_WHAT YOU NEED TO DO_. Using the records below, give the number of lines where the word "minerální" appears, with no further output.
[Opening THE INPUT section]
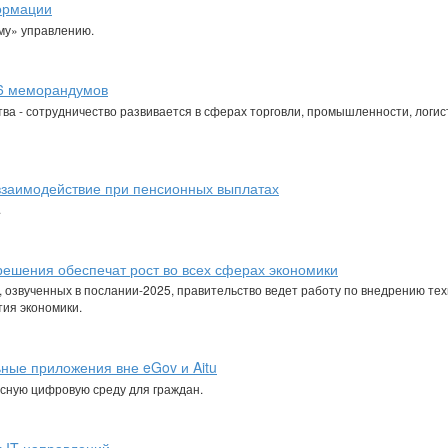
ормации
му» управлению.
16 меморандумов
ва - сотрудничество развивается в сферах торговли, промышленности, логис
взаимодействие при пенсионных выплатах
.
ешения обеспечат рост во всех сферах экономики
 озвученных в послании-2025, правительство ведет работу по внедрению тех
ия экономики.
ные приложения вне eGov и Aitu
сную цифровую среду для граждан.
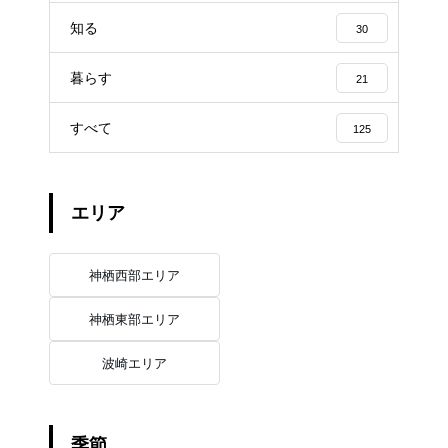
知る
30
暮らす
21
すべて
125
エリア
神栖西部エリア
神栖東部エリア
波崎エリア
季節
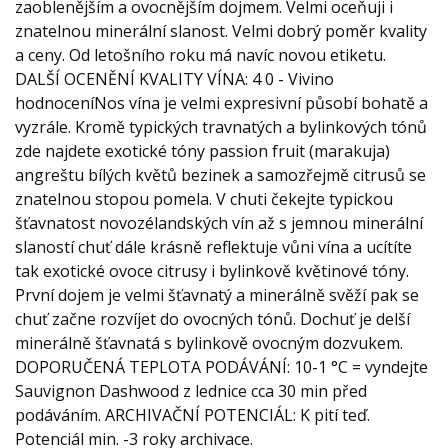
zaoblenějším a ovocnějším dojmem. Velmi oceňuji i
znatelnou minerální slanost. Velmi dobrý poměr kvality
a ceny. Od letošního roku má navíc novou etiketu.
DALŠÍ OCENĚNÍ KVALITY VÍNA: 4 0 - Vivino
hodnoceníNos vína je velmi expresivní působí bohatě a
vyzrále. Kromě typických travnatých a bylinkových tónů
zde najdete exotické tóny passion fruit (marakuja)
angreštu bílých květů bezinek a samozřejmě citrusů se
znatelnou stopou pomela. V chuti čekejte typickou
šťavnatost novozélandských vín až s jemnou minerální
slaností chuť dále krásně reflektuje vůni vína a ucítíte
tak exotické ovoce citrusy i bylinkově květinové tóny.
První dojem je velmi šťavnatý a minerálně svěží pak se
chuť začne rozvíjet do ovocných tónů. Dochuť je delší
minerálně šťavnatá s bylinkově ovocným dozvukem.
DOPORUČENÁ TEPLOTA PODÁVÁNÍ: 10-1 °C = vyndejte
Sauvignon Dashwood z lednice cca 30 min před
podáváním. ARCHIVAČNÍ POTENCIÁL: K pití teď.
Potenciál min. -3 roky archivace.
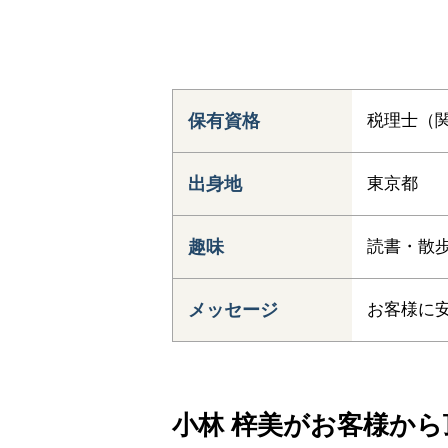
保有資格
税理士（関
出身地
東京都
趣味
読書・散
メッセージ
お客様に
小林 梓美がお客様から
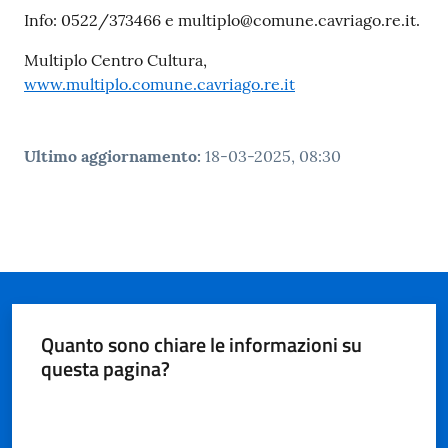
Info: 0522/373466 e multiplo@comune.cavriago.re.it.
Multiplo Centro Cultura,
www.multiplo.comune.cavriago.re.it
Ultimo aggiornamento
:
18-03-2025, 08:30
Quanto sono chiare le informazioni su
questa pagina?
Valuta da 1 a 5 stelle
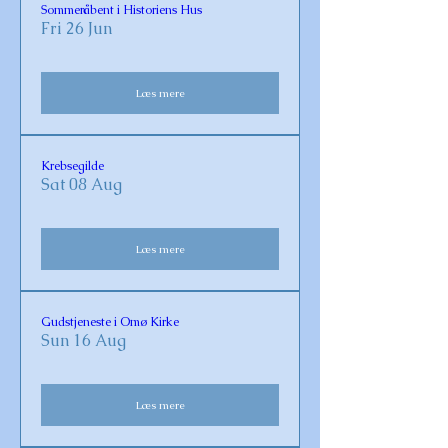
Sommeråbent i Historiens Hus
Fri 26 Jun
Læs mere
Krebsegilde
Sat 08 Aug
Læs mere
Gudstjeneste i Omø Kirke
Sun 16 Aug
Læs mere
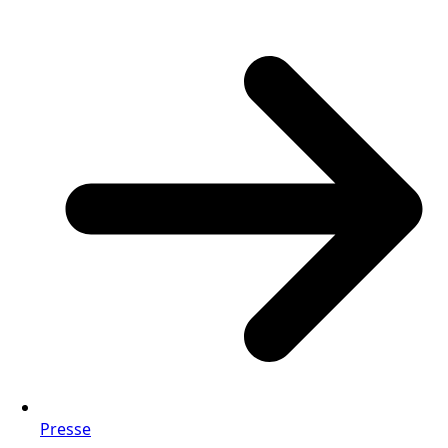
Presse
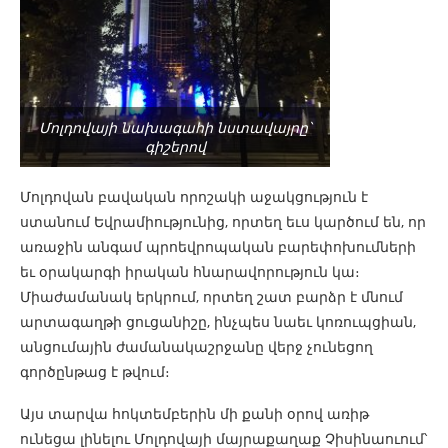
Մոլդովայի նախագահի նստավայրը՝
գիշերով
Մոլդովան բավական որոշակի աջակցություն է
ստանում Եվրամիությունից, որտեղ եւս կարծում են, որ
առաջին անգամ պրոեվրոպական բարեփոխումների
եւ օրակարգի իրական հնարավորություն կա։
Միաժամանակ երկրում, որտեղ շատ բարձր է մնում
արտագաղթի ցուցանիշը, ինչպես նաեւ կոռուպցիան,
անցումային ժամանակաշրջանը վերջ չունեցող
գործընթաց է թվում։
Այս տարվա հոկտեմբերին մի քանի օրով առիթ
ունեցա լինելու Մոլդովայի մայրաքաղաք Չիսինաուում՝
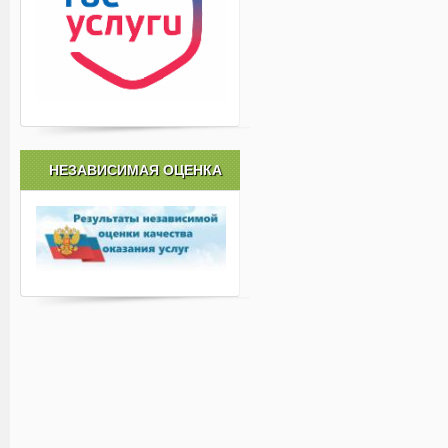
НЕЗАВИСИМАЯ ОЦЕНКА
[Closing THE INPUT section]
[Opening THE INPUT section]
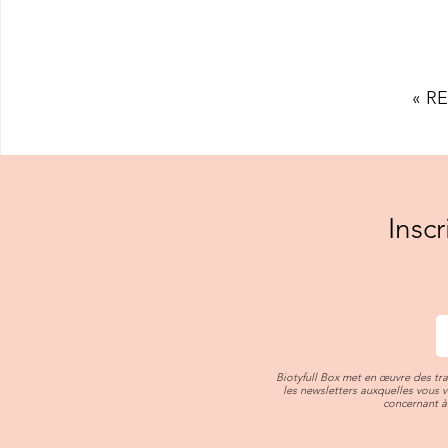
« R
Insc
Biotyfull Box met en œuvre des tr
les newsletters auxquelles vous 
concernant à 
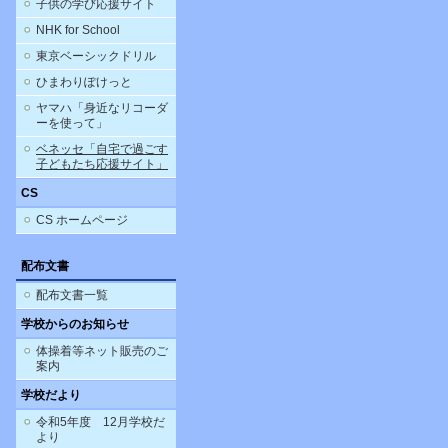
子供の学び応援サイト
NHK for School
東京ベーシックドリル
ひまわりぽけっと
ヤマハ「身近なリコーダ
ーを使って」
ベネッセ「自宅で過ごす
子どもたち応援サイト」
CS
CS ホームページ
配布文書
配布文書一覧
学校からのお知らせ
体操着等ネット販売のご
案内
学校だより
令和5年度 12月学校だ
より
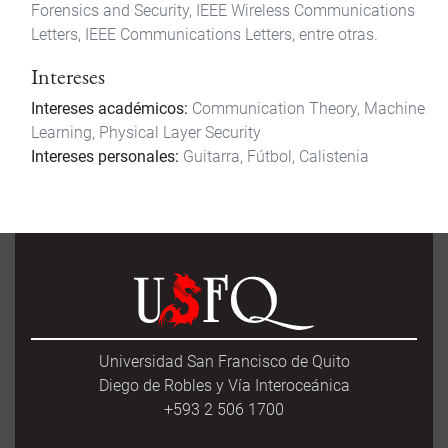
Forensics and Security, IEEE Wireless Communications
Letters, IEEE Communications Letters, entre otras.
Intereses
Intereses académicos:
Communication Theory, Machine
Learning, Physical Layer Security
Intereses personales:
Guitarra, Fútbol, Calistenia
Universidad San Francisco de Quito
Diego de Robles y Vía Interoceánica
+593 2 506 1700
[Closing THE INPUT section]
_TASK SOLUTION_. 2